Sure, when I was a boy – 5 or 6 at most – Mom would take me to The Church of the Heavenly Rest for morning chapel services. This Episcopal church, where as an infant I was christened (which is a religious rite that is more about the martinis afterward than the vows during), is a gothic structure on 90th and Fifth Avenue, which arches imposingly over the Engineer’s Gate entrance to Central Park where on any given Sunday, its flock – albeit a scant group of sheep – would file into the sanctuary while joggers assembled across the street for a ten o’clock race sponsored by the New York Road Runners Club.

Mom and I would sit in the side chapel, and she would kneel and pray, while I would thumb through the Book of Common Prayer.

We never talked about God at home as far as I can remember, and talk of Jesus was even less common.

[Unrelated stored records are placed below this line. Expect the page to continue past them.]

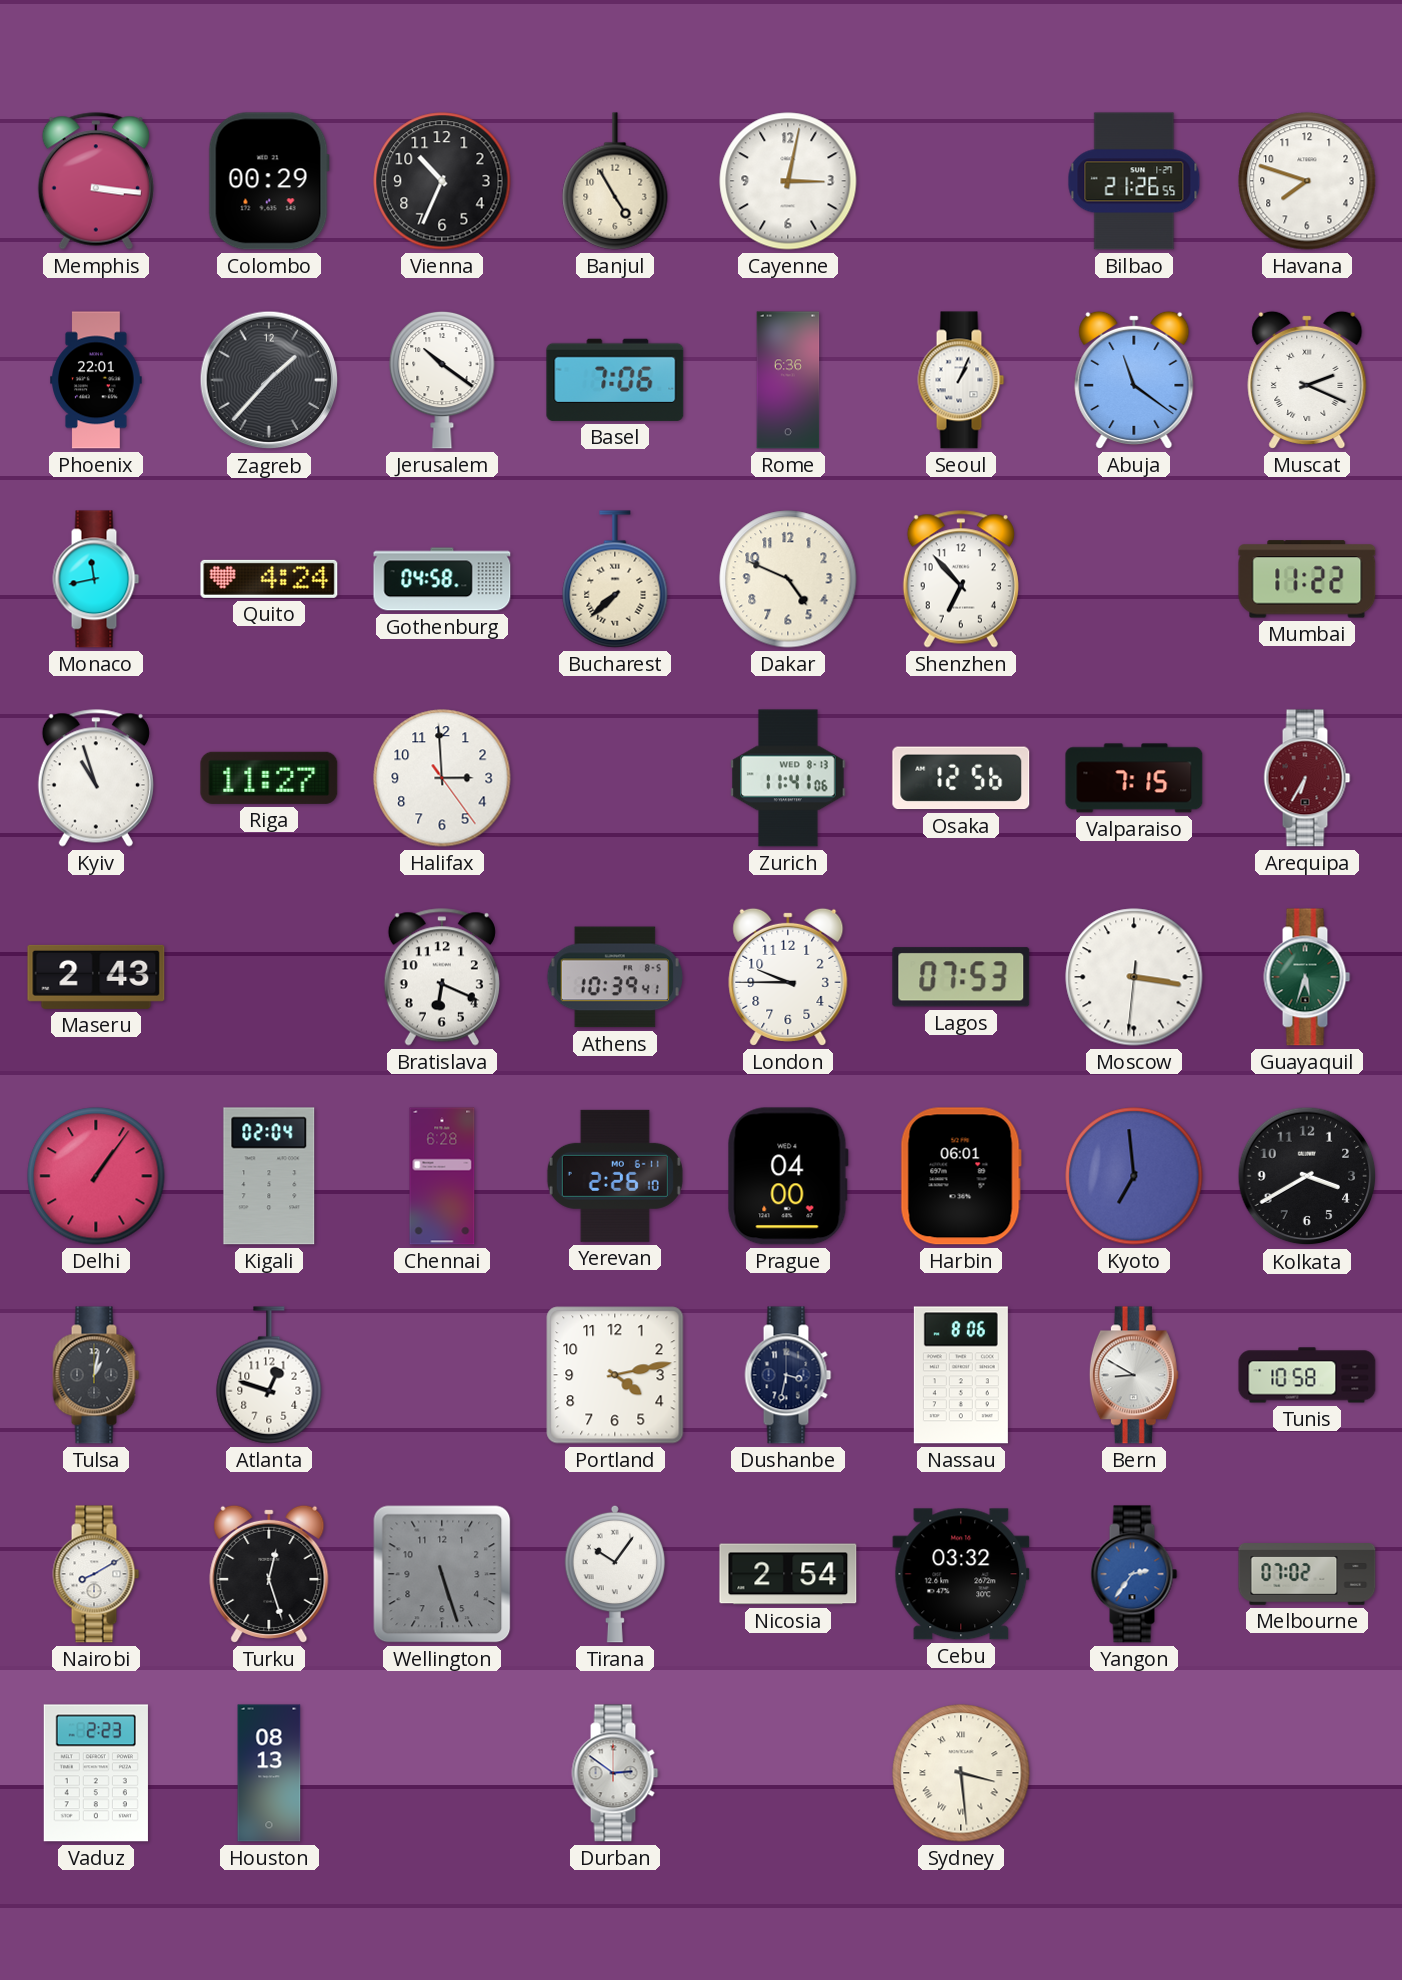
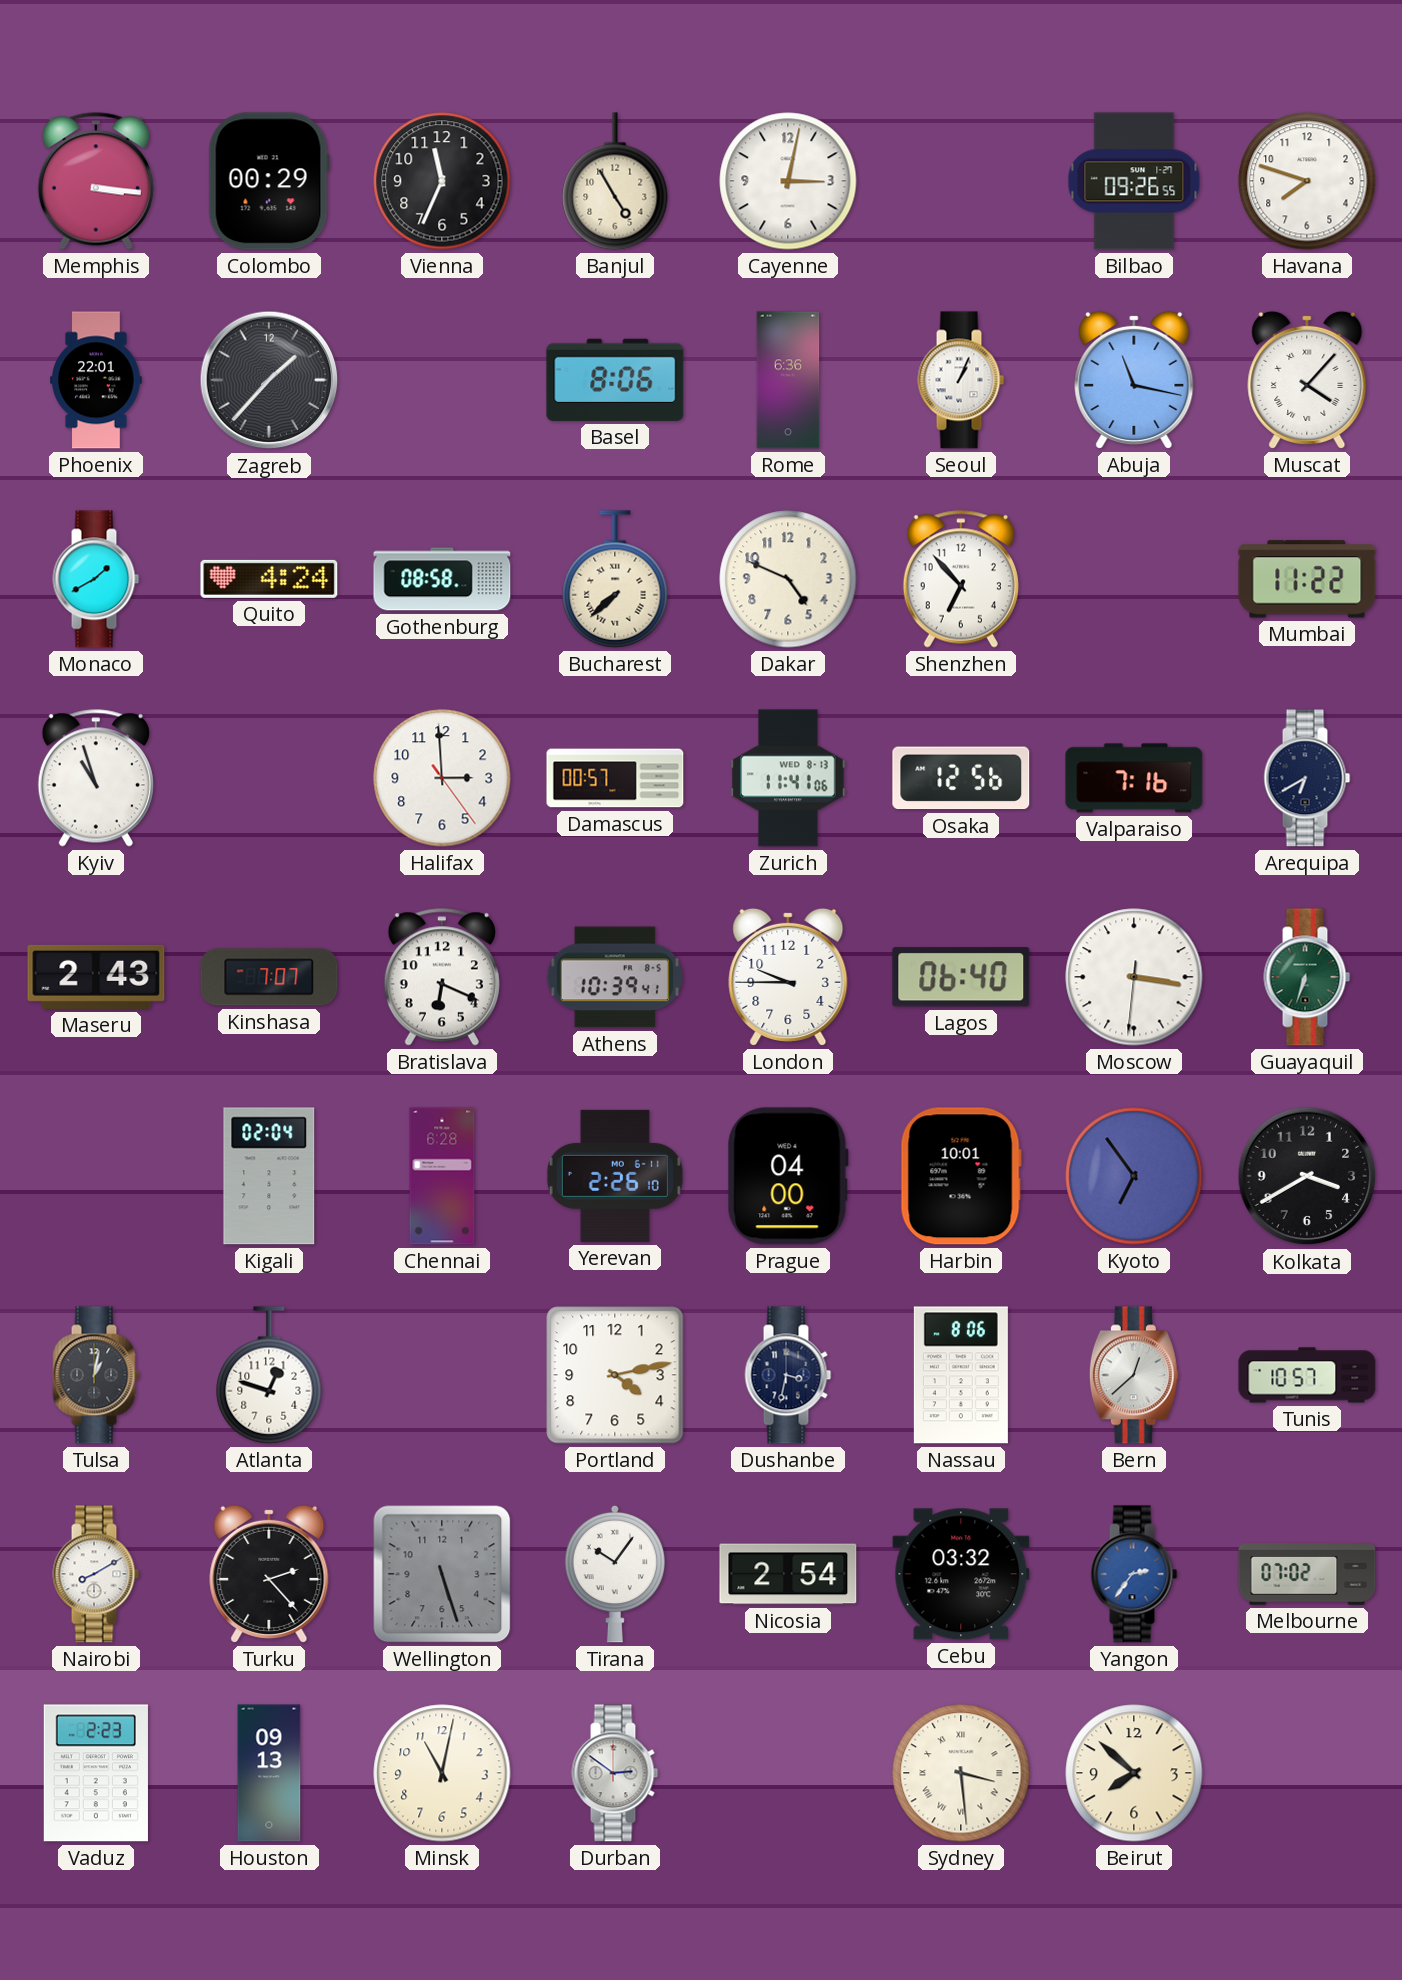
Vienna: 10:34 -> 11:34
Bilbao: 21:26 -> 09:26
Jerusalem: 10:21 -> none
Basel: 7:06 -> 8:06
Abuja: 11:21 -> 11:17
Muscat: 2:19 -> 4:07
Monaco: 11:43 -> 1:40
Gothenburg: 04:58 -> 08:58
Riga: 11:27 -> none
Damascus: none -> 00:57
Valparaiso: 7:15 -> 7:16
Arequipa: 6:35 -> 6:40
Arequipa dial: burgundy -> navy
Kinshasa: none -> 7:07
Lagos: 07:53 -> 06:40
Guayaquil: 5:33 -> 6:33
Delhi: 1:06 -> none
Harbin: 06:01 -> 10:01
Kyoto: 6:59 -> 6:54
Bern: 8:50 -> 12:38
Tunis: 10:58 -> 10:57
Turku: 12:27 -> 2:23
Houston: 08:13 -> 09:13
Minsk: none -> 11:02
Beirut: none -> 7:52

When I was 19 and trying to understand my place in the world and feeling somewhat “convicted” – to use a Christian-ese word to mean guilt that makes you feel good in the end once you’ve resolved it – about my carnal relationship with Carla, my college girlfriend, and after I had had an encounter with Artie, another student, a senior, who was part of a campus ministry that was rumored among us heathen to require its members to give 25% of their income to it, which sounded awfully cultish to me, but an encounter in which he and I spoke for what seemed like three hours out on the courtyard in front of the dining room at the north side of campus, in the middle of this period in the spring before my 20th birthday, somewhere in the fog I went to a student-sponsored church service in the Student Union.

There was a sea of black faces. Maybe sixty to seventy of them. I was perhaps one of five whites. And at one point there was music and swaying and praying and people were getting up and one black girl got up and walked over to the corner of the room and started shouting, “HALLELUJAH! HALLELUJAH! HALLELUJAH!” and was jackknifing her body into right angles up and down like she was dry heaving while she was shouting. And I knew that this was not ordinary. Nor even something I necessarily wanted to participate in. But I was fascinated. And transfixed.

And then the preacher spoke for probably 45 minutes on Psalm 23. “The Lord is my shepherd; I shall not want.” At the end of his sermon, he asked everyone seated to bow and close their eyes. And he asked if anyone wanted what he had talked about. And I did. And he asked those of us who wanted what he had described to raise our hands. And I did.

We who were hand raisers, maybe six of us, were led into a small room and those who were sponsoring the service prayed for us and then with us. And they said that we were “saved” and that things would be different.

I didn’t feel it.

But things were different, as I would learn in the coming weeks.

photo: anissat

1 comment:

Bipolar Wellness Writer said...

Great piece! I can't imagine what it might have been like but you paint a wonderfully uncomfortable picture.

Also, I like your description of a christening, "which is a religious rite that is more about the martinis afterward than the vows during."